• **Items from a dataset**
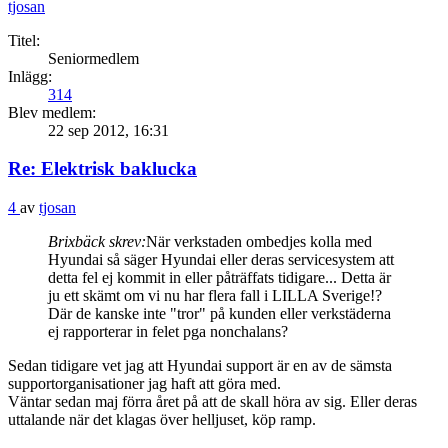
tjosan
Titel:
Seniormedlem
Inlägg:
314
Blev medlem:
22 sep 2012, 16:31
Re: Elektrisk baklucka
4
av
tjosan
Brixbäck skrev:
När verkstaden ombedjes kolla med
Hyundai så säger Hyundai eller deras servicesystem att
detta fel ej kommit in eller påträffats tidigare... Detta är
ju ett skämt om vi nu har flera fall i LILLA Sverige!?
Där de kanske inte "tror" på kunden eller verkstäderna
ej rapporterar in felet pga nonchalans?
Sedan tidigare vet jag att Hyundai support är en av de sämsta
supportorganisationer jag haft att göra med.
Väntar sedan maj förra året på att de skall höra av sig. Eller deras
uttalande när det klagas över helljuset, köp ramp.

• **Work request**
Looking at the records above, please work out how many lines contain "Hyundai" and state only that number.

• **Finished task**
2